On Mon, Mar 23, 2026 at 1:13 PM Maulik Shah (mkshah)
<maulik.shah@xxxxxxxxxxxxxxxx> wrote:
>
>
>
> On 3/20/2026 11:59 PM, Rafael J. Wysocki wrote:
> > On Mon, Mar 16, 2026 at 8:38 AM Maulik Shah
> > <maulik.shah@xxxxxxxxxxxxxxxx> wrote:
> >>
> >> CPU can get IPI interrupt from another CPU while it is executing
> >> cpuidle_select() or about to execute same.
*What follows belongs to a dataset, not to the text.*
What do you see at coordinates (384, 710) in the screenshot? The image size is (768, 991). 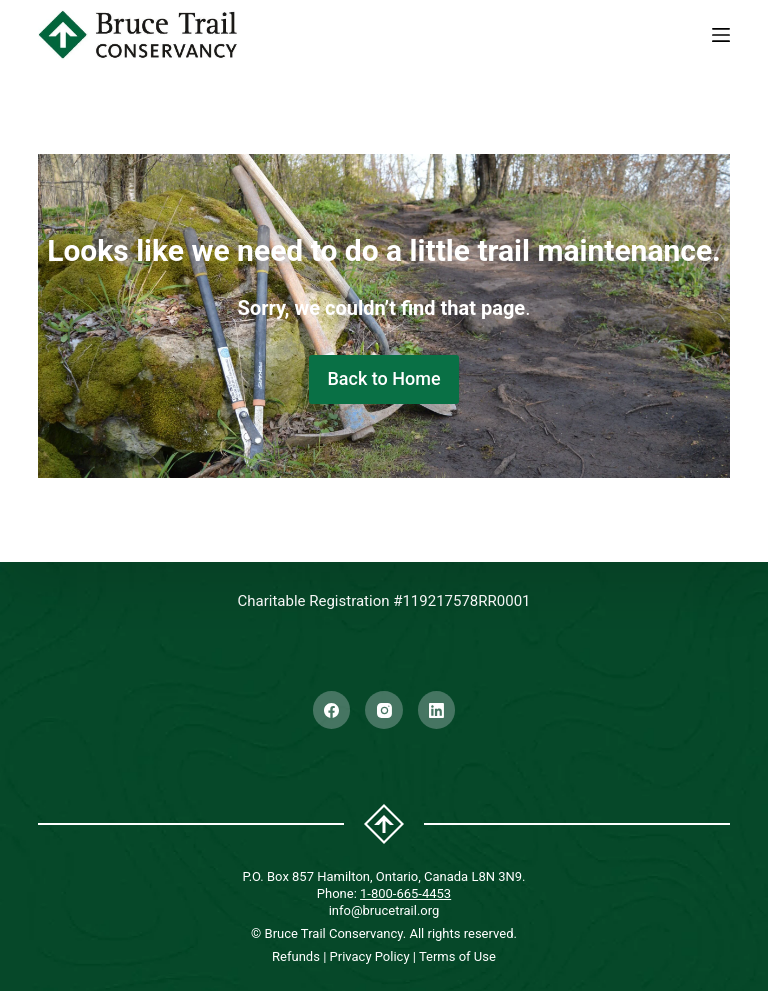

The selection do not account
> >> for pending interrupts and may continue to enter selected idle state only
> >> to exit immediately.
> >>
> >> Example trace collected when there is cross CPU IPI.
> >>
> >> [000] 154.892148: sched_waking: comm=sugov:4 pid=491 prio=-1 target_cpu=007
> >> [000] 154.892148: ipi_raise: target_mask=00000000,00000080 (Function call interrupts)
> >> [007] 154.892162: cpu_idle: state=2 cpu_id=7
> >> [007] 154.892208: cpu_idle: state=4294967295 cpu_id=7
> >> [007] 154.892211: irq_handler_entry: irq=2 name=IPI
> >> [007] 154.892211: ipi_entry: (Function call interrupts)
> >> [007] 154.892213: sched_wakeup: comm=sugov:4 pid=491 prio=-1 target_cpu=007
> >> [007] 154.892214: ipi_exit: (Function call interrupts)
> >>
> >> This impacts performance and the above count increments.
> >>
> >> commit ccde6525183c ("smp: Introduce a helper function to check for pending
> >> IPIs") already introduced a helper function to check the pending IPIs and
> >> it is used in pmdomain governor to deny the cluster level idle state when
> >> there is a pending IPI on any of cluster CPUs.
> >
> > You seem to be overlooking the fact that resched wakeups need not be
> > signaled via IPIs, but they may be updates of a monitored cache line.
> >
> >> This however does not stop CPU to enter CPU level idle state. Make use of
> >> same at CPUidle to deny the idle entry when there is already IPI pending.
> >>
> >> With change observing glmark2 [1] off screen scores improving in the range
> >> of 25% to 30% on Qualcomm lemans-evk board which is arm64 based having two
> >> clusters each with 4 CPUs.
> >>
> >> [1] https://github.com/glmark2/glmark2
> >>
> >> Signed-off-by: Maulik Shah <maulik.shah@xxxxxxxxxxxxxxxx>
> >> ---
> >> drivers/cpuidle/cpuidle.c | 3 +++
> >> 1 file changed, 3 insertions(+)
> >>
> >> diff --git a/drivers/cpuidle/cpuidle.c b/drivers/cpuidle/cpuidle.c
> >> index c7876e9e024f9076663063ad21cfc69343fdbbe7..c88c0cbf910d6c2c09697e6a3ac78c081868c2ad 100644
> >> --- a/drivers/cpuidle/cpuidle.c
> >> +++ b/drivers/cpuidle/cpuidle.c
> >> @@ -224,6 +224,9 @@ noinstr int cpuidle_enter_state(struct cpuidle_device *dev,
> >> bool broadcast = !!(target_state->flags & CPUIDLE_FLAG_TIMER_STOP);
> >> ktime_t time_start, time_end;
> >>
> >> + if (cpus_peek_for_pending_ipi(drv->cpumask))
> >> + return -EBUSY;
> >> +
> >
> > So what if the driver handles all CPUs in the system and there are
> > many of them (say ~500) and if IPIs occur rarely (because resched
> > events are not IPIs)?
>
> Missed the case of driver handling multiple CPUs,
> In v2 would fix this as below, which checks pending IPI on single
> CPU trying to enter idle.
>
> if (cpus_peek_for_pending_ipi(cpumask_of(dev->cpu)))

And the for_each_cpu() loop in cpus_peek_for_pending_ipi() would then
become useless overhead, wouldn't ir?

> I see IPIs do occur often, in the glmark2 offscreen case
> mentioned in commit text, out of total ~12.2k IPIs across all 8 CPUs,
> ~9.6k are function call IPIs, ~2k are IRQ work IPIs, ~560 Timer broadcast
> IPIs while rescheduling IPIs are only 82.

So how many of those IPIs actually wake up CPUs from idle prematurely?